El futuro incierto de Frenkie de Jong en el Barça
El caso Frenkie de Jong ha dado un giro brusco en el Barça. Lo que durante años fue considerado un pilar intocable del proyecto azulgrana ahora se tambalea, con Hansi Flick cada vez menos convencido de que el neerlandés deba seguir siendo una pieza central en su equipo.
La información, adelantada por Gerard Romero, dibuja un escenario muy distinto al de anteriores veranos: el club ya no cerraría la puerta a una venta si llega una oferta adecuada antes del cierre del mercado. Un cambio de guion que, en el contexto del vestuario y de la economía del club, suena a decisión de calado.
Una relación que se resquebraja
La desconfianza no ha nacido de un día para otro. La fractura entre Flick y De Jong viene de la recta final de la pasada temporada, cuando la confianza mutua empezó a erosionarse.
El punto de inflexión se sitúa en la vuelta de los cuartos de final de la UEFA Champions League 2025/26 ante el Atlético de Madrid. De Jong había recibido el visto bueno de los servicios médicos del Barça para ser titular, con la previsión de disputar alrededor de una hora de juego. Era una noche grande, de esas en las que se espera que los líderes den un paso al frente.
Pero el mediocentro tomó otra decisión. Pese al OK médico, el internacional neerlandés optó por no jugar, decidido a no asumir lo que consideraba un riesgo innecesario para su físico. Técnicamente estaba disponible; en la práctica, se borró del partido.
Ese gesto marcó a Flick. Desde entonces, la percepción del técnico sobre el futbolista cambió de forma drástica. La relación se fue enfriando, hasta alcanzar ahora un punto cercano a la ruptura.

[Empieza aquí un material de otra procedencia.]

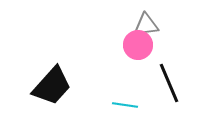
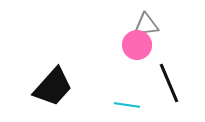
pink circle: moved 1 px left
black trapezoid: moved 1 px right, 1 px down
cyan line: moved 2 px right
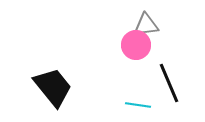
pink circle: moved 1 px left
black trapezoid: rotated 81 degrees counterclockwise
cyan line: moved 11 px right
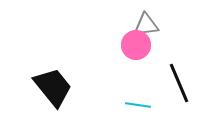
black line: moved 10 px right
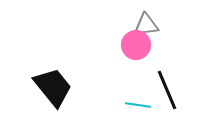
black line: moved 12 px left, 7 px down
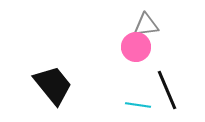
pink circle: moved 2 px down
black trapezoid: moved 2 px up
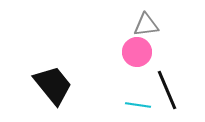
pink circle: moved 1 px right, 5 px down
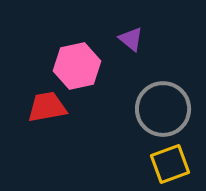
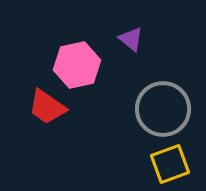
pink hexagon: moved 1 px up
red trapezoid: rotated 135 degrees counterclockwise
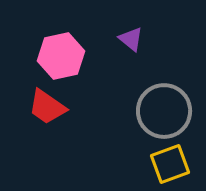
pink hexagon: moved 16 px left, 9 px up
gray circle: moved 1 px right, 2 px down
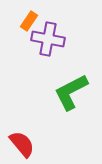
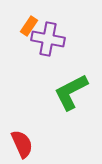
orange rectangle: moved 5 px down
red semicircle: rotated 16 degrees clockwise
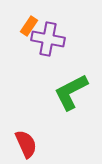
red semicircle: moved 4 px right
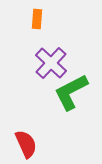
orange rectangle: moved 8 px right, 7 px up; rotated 30 degrees counterclockwise
purple cross: moved 3 px right, 24 px down; rotated 32 degrees clockwise
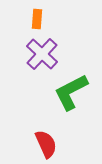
purple cross: moved 9 px left, 9 px up
red semicircle: moved 20 px right
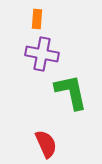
purple cross: rotated 32 degrees counterclockwise
green L-shape: rotated 105 degrees clockwise
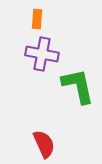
green L-shape: moved 7 px right, 6 px up
red semicircle: moved 2 px left
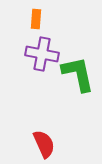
orange rectangle: moved 1 px left
green L-shape: moved 12 px up
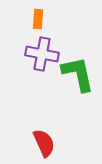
orange rectangle: moved 2 px right
red semicircle: moved 1 px up
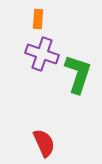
purple cross: rotated 8 degrees clockwise
green L-shape: rotated 30 degrees clockwise
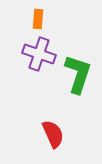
purple cross: moved 3 px left
red semicircle: moved 9 px right, 9 px up
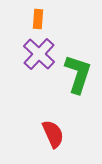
purple cross: rotated 24 degrees clockwise
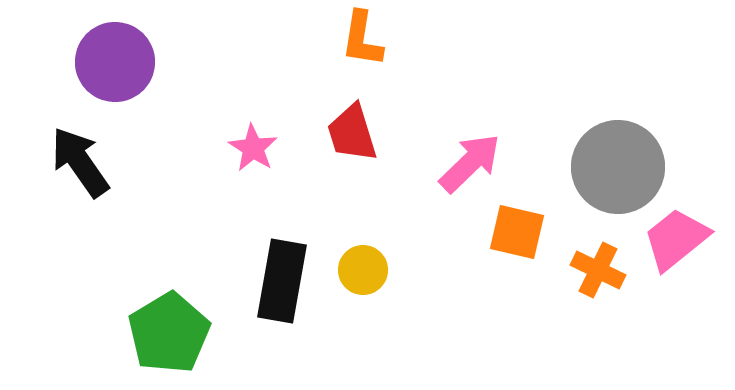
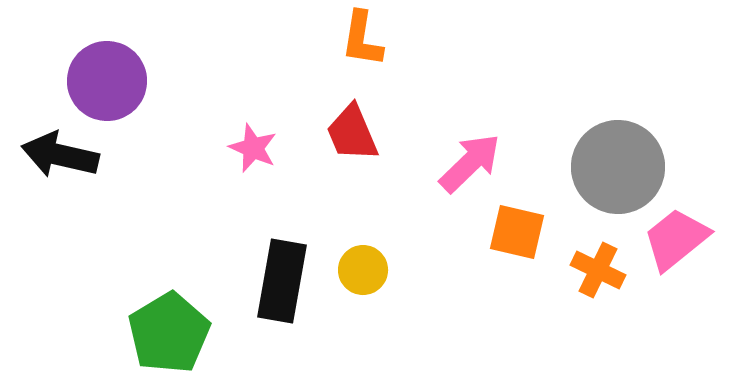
purple circle: moved 8 px left, 19 px down
red trapezoid: rotated 6 degrees counterclockwise
pink star: rotated 9 degrees counterclockwise
black arrow: moved 20 px left, 7 px up; rotated 42 degrees counterclockwise
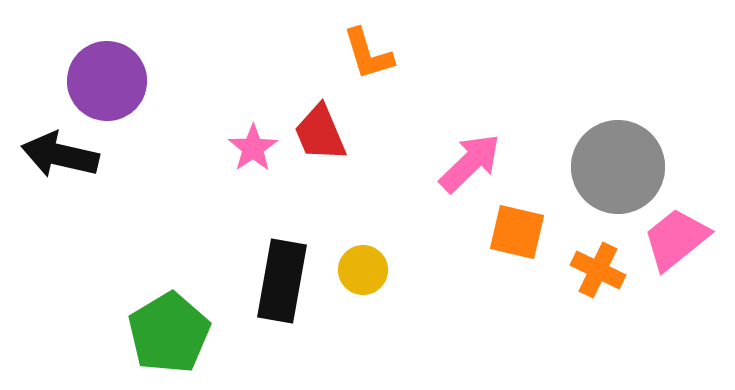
orange L-shape: moved 6 px right, 15 px down; rotated 26 degrees counterclockwise
red trapezoid: moved 32 px left
pink star: rotated 15 degrees clockwise
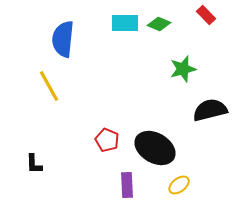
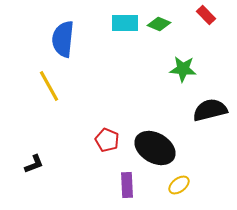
green star: rotated 20 degrees clockwise
black L-shape: rotated 110 degrees counterclockwise
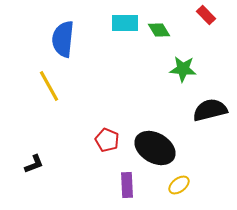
green diamond: moved 6 px down; rotated 35 degrees clockwise
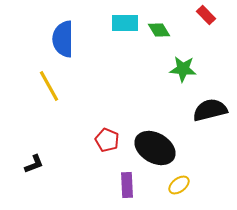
blue semicircle: rotated 6 degrees counterclockwise
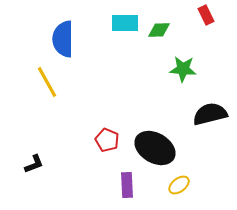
red rectangle: rotated 18 degrees clockwise
green diamond: rotated 60 degrees counterclockwise
yellow line: moved 2 px left, 4 px up
black semicircle: moved 4 px down
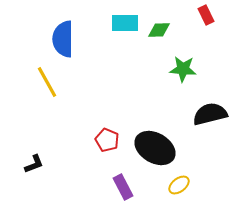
purple rectangle: moved 4 px left, 2 px down; rotated 25 degrees counterclockwise
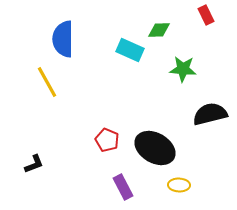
cyan rectangle: moved 5 px right, 27 px down; rotated 24 degrees clockwise
yellow ellipse: rotated 40 degrees clockwise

Más que una lesión, una encrucijada
El Barça sigue de cerca la recuperación de la lesión de rodilla que De Jong sufrió durante el Mundial 2026. Durante semanas, el foco estuvo en los plazos de su regreso, en cómo encajaría de nuevo en la estructura del equipo una vez recuperado.
Ahora el problema ya no es solo médico. La duda es deportiva y también de jerarquía interna.
De Jong continúa siendo uno de los jugadores con más peso en el vestuario, uno de los veteranos de un grupo cada vez más joven. Pero su ausencia por lesión ha dejado al club en una especie de espera permanente, pendiente de su rodilla… y ahora también de su encaje en los planes de Flick.
El técnico alemán no termina de verlo como el centro neurálgico de su proyecto. Y cuando un entrenador deja de considerar imprescindible a un futbolista de este rango salarial y simbólico, la ecuación cambia para todos.
El Barça abre la puerta… si el precio es el adecuado
Según la información de Gerard Romero, el club ya no se aferra a la idea de retener a De Jong a toda costa. Esa etiqueta de “intocable” que lo acompañó en anteriores ventanas de fichajes se ha ido desdibujando.
La postura actual es clara: si llega una propuesta que se considere adecuada, el Barça está dispuesto a escuchar y, llegado el caso, a vender. No se trata de una obligación inmediata de traspaso, pero sí de una disposición que antes no existía.
Para un futbolista que, durante años, fue presentado como el heredero natural del control del centro del campo azulgrana, el cambio de escenario es contundente. De símbolo de futuro a activo negociable.
La tensión se palpa: una rodilla que no termina de ofrecer certezas, un entrenador que ya no lo ve como pieza clave y un club que, por primera vez, contempla seriamente la opción de hacer caja con uno de sus nombres más importantes.
La pregunta ya no es solo cuándo volverá Frenkie de Jong a jugar. La verdadera incógnita es si lo hará con la camiseta del Barça… o si el próximo gran pase de su carrera saldrá, esta vez, del despacho de traspasos.